There was a time when no one here knew about the blog, and that isn’t the case anymore. For a lot of reasons, this is a good thing. For even more reasons, this is a bad thing. Don’t get me wrong: I love that people want to check in on me, and I’m flattered when people compliment the site. Shit, I’m flattered when people hate it, that’s not the issue. The problem is that people’s expectations and or judements mean hardly anything to me, but I’m forced to consider them anyway.
A friend here told me months ago to ignore the stress of writing for an immediate “audience”, and to just write like I always have. This person made it clear to me that I shouldn’t be altering what I want to say for anyone, and I totally agree. I’m having problems following through with this, no matter how much I want to. There is always something to consider when writing something up, and frankly I’m sick of it.
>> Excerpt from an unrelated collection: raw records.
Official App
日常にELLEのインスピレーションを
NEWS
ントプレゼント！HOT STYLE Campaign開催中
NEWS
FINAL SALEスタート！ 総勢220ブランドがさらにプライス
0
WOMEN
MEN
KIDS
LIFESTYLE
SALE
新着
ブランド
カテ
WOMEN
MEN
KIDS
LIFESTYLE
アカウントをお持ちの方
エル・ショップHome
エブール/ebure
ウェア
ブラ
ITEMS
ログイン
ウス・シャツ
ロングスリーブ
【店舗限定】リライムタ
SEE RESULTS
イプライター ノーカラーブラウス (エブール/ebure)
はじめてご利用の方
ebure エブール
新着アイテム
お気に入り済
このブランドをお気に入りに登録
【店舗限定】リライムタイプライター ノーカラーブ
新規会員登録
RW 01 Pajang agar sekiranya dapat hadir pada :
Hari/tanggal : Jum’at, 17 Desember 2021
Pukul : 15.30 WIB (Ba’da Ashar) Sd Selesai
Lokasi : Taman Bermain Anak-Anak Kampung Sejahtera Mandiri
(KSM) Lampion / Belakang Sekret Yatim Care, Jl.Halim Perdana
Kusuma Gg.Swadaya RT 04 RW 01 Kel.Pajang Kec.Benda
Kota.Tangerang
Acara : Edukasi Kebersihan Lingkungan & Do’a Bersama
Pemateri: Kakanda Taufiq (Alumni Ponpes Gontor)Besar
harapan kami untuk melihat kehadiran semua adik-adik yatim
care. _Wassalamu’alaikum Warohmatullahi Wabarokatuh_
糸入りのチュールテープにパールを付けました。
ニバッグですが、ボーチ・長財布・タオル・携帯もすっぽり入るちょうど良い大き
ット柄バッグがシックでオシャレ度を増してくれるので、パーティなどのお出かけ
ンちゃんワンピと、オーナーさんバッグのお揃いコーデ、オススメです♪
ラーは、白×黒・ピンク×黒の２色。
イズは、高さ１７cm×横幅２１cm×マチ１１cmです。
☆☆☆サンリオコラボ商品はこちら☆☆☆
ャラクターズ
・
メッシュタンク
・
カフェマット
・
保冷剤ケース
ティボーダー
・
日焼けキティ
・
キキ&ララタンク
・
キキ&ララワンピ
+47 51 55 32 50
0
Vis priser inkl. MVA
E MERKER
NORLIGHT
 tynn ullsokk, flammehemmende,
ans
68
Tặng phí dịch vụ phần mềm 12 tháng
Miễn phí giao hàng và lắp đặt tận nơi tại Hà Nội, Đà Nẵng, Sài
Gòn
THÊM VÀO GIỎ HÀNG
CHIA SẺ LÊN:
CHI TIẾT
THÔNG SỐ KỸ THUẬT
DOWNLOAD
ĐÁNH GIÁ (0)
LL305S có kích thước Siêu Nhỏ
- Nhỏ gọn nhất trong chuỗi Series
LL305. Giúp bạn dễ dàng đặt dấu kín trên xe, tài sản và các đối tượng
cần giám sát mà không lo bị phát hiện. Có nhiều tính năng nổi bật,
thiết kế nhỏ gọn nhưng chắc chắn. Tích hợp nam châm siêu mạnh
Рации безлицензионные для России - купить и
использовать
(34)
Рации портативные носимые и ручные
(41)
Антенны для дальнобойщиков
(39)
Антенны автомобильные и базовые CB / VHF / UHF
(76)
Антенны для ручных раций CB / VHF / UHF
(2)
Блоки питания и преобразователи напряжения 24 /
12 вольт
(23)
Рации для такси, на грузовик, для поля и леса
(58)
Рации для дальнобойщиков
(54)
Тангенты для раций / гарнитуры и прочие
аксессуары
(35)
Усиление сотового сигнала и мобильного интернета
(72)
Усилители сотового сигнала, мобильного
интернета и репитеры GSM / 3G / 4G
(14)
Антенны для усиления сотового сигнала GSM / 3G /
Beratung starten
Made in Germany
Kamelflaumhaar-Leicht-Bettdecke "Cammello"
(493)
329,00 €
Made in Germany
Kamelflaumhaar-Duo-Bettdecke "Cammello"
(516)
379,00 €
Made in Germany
I guess I miss the privacy [I know, “privacy” on the internet, haha. I mean privacy as in only strangers read it and I didn’t have to answer questions about things I wrote to acquaintances and strangers] I used to have. The site began as a way to keep in touch with family while I was in Germany, and morphed into a place to test chapters for a book, and keep sane while in a really bizarre situation. Now it’s barely an indication of me at all - it is so watered down and boring I feel like it’s totally pointless.
My dearest friend in the States, Caz, gave me solid advice: Fuck ‘em. I should, and she’s totally right. The problem is that I simply don’t have time to deal with the ramifications of being totally unfiltered. My mom doesn’t want to read about an argument we had on this weblog. I don’t have time for any more unnecessary dirty looks and judgements regarding how I choose to parent my son - I get enough of those already for less important reasons. I don’t feel comfortable making Husband Bad posts anymore because my mother in law reads the site, and I don’t like to talk about things Dash does with his friends because I’m afraid of someone reading and either being upset they are mentioned or mad that they weren’t.
I can’t win. Yes, I could make entries every day that go something like this:
Everything is great and I love everyone and nothing went wrong and there isn’ t anything to be irritated at and woo hoo super happy face!
but that’s not me, and I refuse to become that person.
I don’t know what will end up happening with this site. Maybe some of the other moms who read this can sympathize [I know a TON of you have been in similar, if not identical situations and might have some good advice] and at the very least, relate to reading someone write about not wanting to write. One good thing to come out of all of this is the completion of some very exciting chapter in the book, so I try to keep positive that way. Most of the time, however, I tend to get pissed off at people when I think about this place. If you think I’m talking about you, just calm the fuck down and consider the fact that you’re not as goddamned important as you think you are.
J., R., A.: Thank you for keeping me sane during all of this!